So your friend invited you to join LinkedIn, and you signed up. Now what?
Answer: find out which of your friends and colleagues are already signed up. Here’s how to do it.
1. Export your contacts from your e-mail programs, into comma-delimited files. You can do this whether you use Outlook, Lotus Notes, Thunderbird, or any of the popular online e-mail services such as Yahoo, Hotmail, Gmail, and so on.
2. Import your contacts from these comma-delimited files into LinkedIn. To do this, log into LinkedIn and click My Contacts > Other Contacts > Add More Contacts > Other Address Book. That will put you on the Upload Your Contacts File page. Click Browse and select the files you created in step 1 (you’ll have to repeat this procedure for each file you created).

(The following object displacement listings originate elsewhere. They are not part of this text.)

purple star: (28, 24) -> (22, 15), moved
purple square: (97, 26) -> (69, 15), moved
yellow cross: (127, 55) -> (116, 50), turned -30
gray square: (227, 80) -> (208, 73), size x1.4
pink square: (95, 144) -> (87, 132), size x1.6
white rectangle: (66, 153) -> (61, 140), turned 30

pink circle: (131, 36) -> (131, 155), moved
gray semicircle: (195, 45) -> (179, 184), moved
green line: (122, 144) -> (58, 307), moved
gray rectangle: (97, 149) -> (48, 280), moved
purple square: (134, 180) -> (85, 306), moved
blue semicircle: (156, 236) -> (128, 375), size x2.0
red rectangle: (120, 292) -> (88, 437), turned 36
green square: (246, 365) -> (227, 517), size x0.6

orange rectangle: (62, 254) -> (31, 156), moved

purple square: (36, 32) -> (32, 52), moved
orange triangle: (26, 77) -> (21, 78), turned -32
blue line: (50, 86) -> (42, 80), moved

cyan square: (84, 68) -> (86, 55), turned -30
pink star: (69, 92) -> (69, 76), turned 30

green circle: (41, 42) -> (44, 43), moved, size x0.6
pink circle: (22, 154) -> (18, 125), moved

3. LinkedIn will then give you an opportunity to automatically send a LinkedIn invite to each of your contacts that are already LinkedIn members. Chances are, most of your colleagues who use LinkedIn already will readily accept your invitation.

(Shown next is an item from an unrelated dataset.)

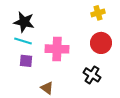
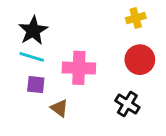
black star: (24, 22) -> (33, 31), turned 30
brown triangle: (47, 88) -> (59, 108), moved

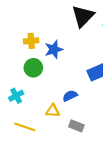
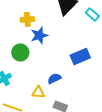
yellow cross: (31, 41) -> (27, 19), moved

This will give you a great jumpstart for adding people you are connected to via LinkedIn.
I actually pulled out of LinkedIn a couple of years ago. I felt my contact network is too valuable to share. No way I was going to enter ALL my best contacts into the system. No manage all the invites and endorsements and changes. I was deriving basically no value from LinkedIn, other than the ability to poke around and check into what stranger’s resumes and do some competitive research (or social engineering). Then I realized, they could be doing the same to me.

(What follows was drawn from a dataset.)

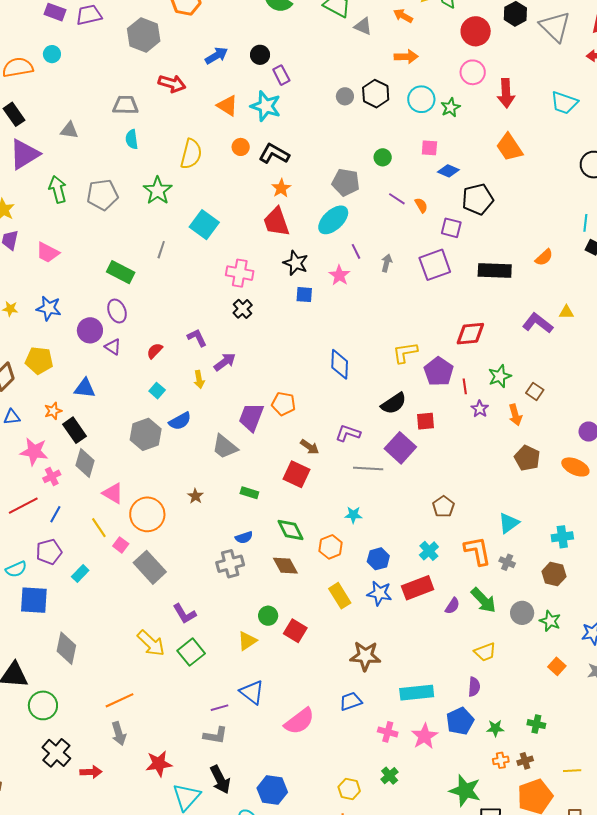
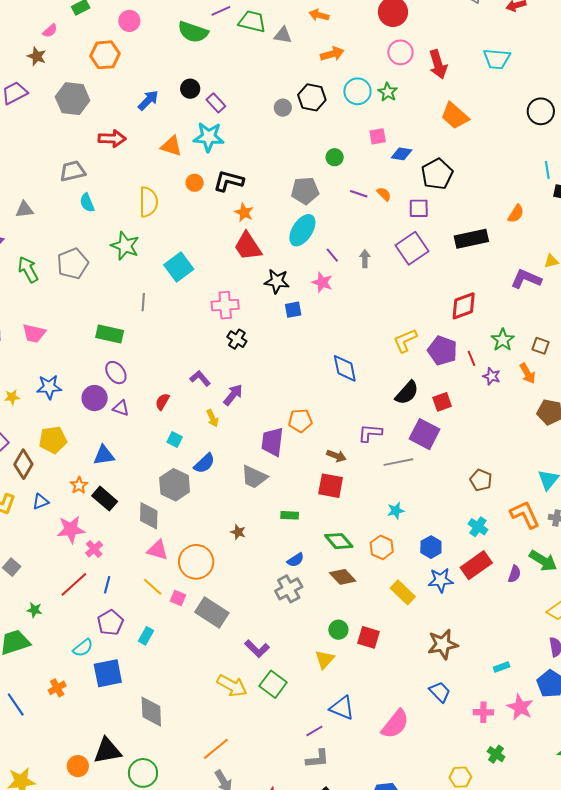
cyan square: (204, 225) -> (179, 267), turned 32
gray diamond: (85, 463) -> (149, 516), moved
cyan rectangle: (417, 693) -> (502, 667), size x0.5
blue trapezoid: (351, 701) -> (440, 692), turned 80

This guy has even more to say on it:
And this is even better:
Dunsany is a friend and colleague of mine, who’s gone underground, at least in terms of LinkedIn. Dunsany makes a good point. For this reason, I did recently remove several LinkedIn contacts from my list of contacts. I also changed my LinkedIn profile so that my list of contacts is no longer visible, even to my contacts. And I might take out some of the details about my background and activities.
I am still bullish on LinkedIn, but I definitely see abuses and will think twice about its value and potential risks.